Lebih banyak pekerjaan (dan lebih banyak uang) akan diperlukan untuk meluncurkan Radian One, tetapi Humphrey mengatakan tujuannya adalah agar kendaraan dapat beroperasi dengan baik sebelum tahun 2030 untuk misi yang tidak semata-mata tentang hiburan di luar dunia .

“Kami tidak fokus pada pariwisata,” katanya. “Kami berdedikasi untuk misi yang membuat kehidupan lebih baik di planet kita sendiri, seperti penelitian, manufaktur di luar angkasa, dan pengamatan terestrial, serta misi baru yang penting seperti pengiriman global yang cepat di sini, di Bumi.”

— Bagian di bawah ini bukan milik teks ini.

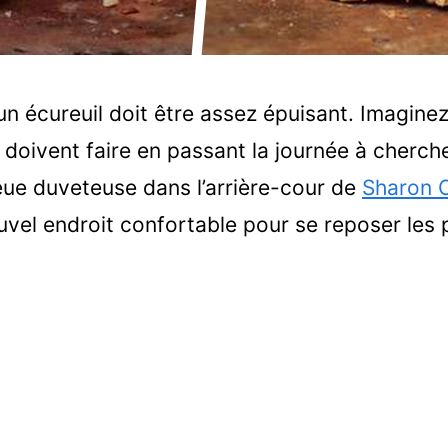
un écureuil doit être assez épuisant. Imaginez
s doivent faire en passant la journée à cherch
ueue duveteuse dans l’arrière-cour de
Sharon C
vel endroit confortable pour se reposer les 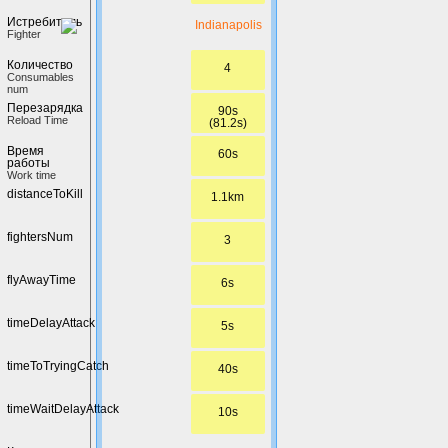
Истребитель
Indianapolis
Fighter
Количество
4
Сonsumables
num
Перезарядка
90s
Reload Time
(81.2s)
Время
60s
работы
Work time
distanceToKill
1.1km
fightersNum
3
flyAwayTime
6s
timeDelayAttack
5s
timeToTryingCatch
40s
timeWaitDelayAttack
10s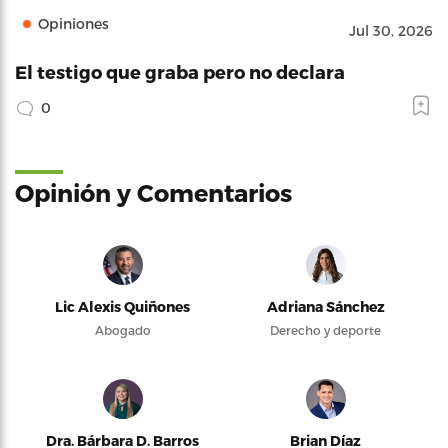
Opiniones
Jul 30, 2026
El testigo que graba pero no declara
0
Opinión y Comentarios
Lic Alexis Quiñones
Adriana Sánchez
Abogado
Derecho y deporte
Dra. Bárbara D. Barros
Brian Díaz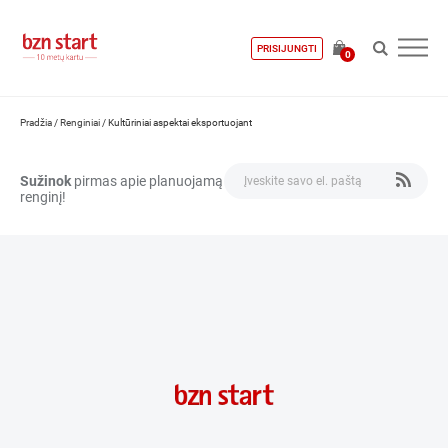
PRISIJUNGTI
0
Pradžia
/
Renginiai
/
Kultūriniai aspektai eksportuojant
Sužinok
pirmas apie planuojamą
renginį!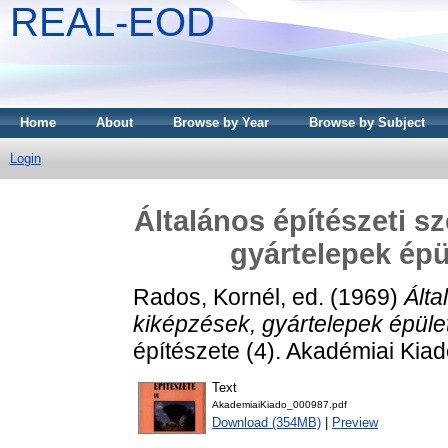
REAL-EOD
Home
About
Browse by Year
Browse by Subject
Login
Általános építészeti s
gyártelepek épü
Rados, Kornél
, ed. (1969)
Álta
kiképzések, gyártelepek épülete
építészete (4). Akadémiai Kia
Text
AkademiaiKiado_000987.pdf
Download (354MB)
|
Preview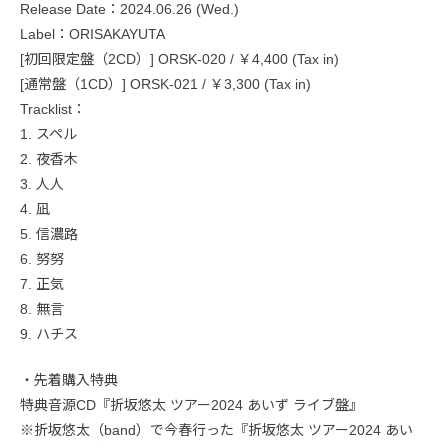
Release Date：2024.06.26 (Wed.)
Label：ORISAKAYUTA
[初回限定盤（2CD）] ORSK-020 / ￥4,400 (Tax in)
[通常盤（1CD）] ORSK-021 / ￥3,300 (Tax in)
Tracklist：
1. スペル
2. 夜香木
3. 人人
4. 凪
5. 信濃路
6. 努努
7. 正気
8. 無言
9. ハチス
・先着購入特典
特典音源CD『折坂悠太 ツアー2024 あいず ライブ盤』
※折坂悠太（band）で今春行った『折坂悠太 ツアー2024 あい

Gambaran besarnya: Terlepas dari apakah Radian One terbang, pemerintah dan industri kedirgantaraan tampaknya tertarik pada pesawat luar angkasa — bahkan jika mereka membutuhkan beberapa tahap untuk mencapai orbit.

Pada bulan September 2020, media pemerintah China melaporkan bahwa pesawat ruang angkasa eksperimental yang dapat digunakan kembali telah menyelesaikan uji terbang yang sukses – negara itu tidak langsung mengatakan itu adalah pesawat luar angkasa, tetapi seorang pejabat militer menyiratkan bahwa itu mirip dengan X-37B.

Pada Maret 2021, situs berita Rusia melaporkan bahwa Roscosmos, badan antariksa Rusia, juga mengembangkan pesawat luar angkasa yang mirip dengan X-37B. Badan Antariksa Eropa (ESA) diperkirakan akan menerbangkan pesawat luar angkasanya sendiri yang sedang dikembangkan, Space Rider , pada 2023.

Di AS, NASA telah menandatangani kontrak dengan Sierra Nevada Corporation (SNC) untuk memiliki pesawat ruang angkasa dua tahap perusahaan, Dream Chaser, membuat setidaknya enam misi pasokan kargo ke ISS.

Penerbangan pertama diharapkan terjadi pada tahun 2022, tanpa awak, tetapi SNC mengharapkan untuk memiliki versi awak dari Dream Chaser – yang dirancang untuk mengangkut astronot profesional dan turis luar angkasa – siap pada tahun 2025.  

“Ini adalah langkah monumental bagi Dream Chaser dan masa depan perjalanan luar angkasa,” kata CEO Fatih Ozmen pada Mei 2021 . “Memiliki kendaraan komersial yang kembali dari Stasiun Luar Angkasa Internasional ke landasan pacu untuk pertama kalinya sejak program pesawat ulang-alik NASA berakhir satu dekade lalu akan menjadi pencapaian bersejarah.”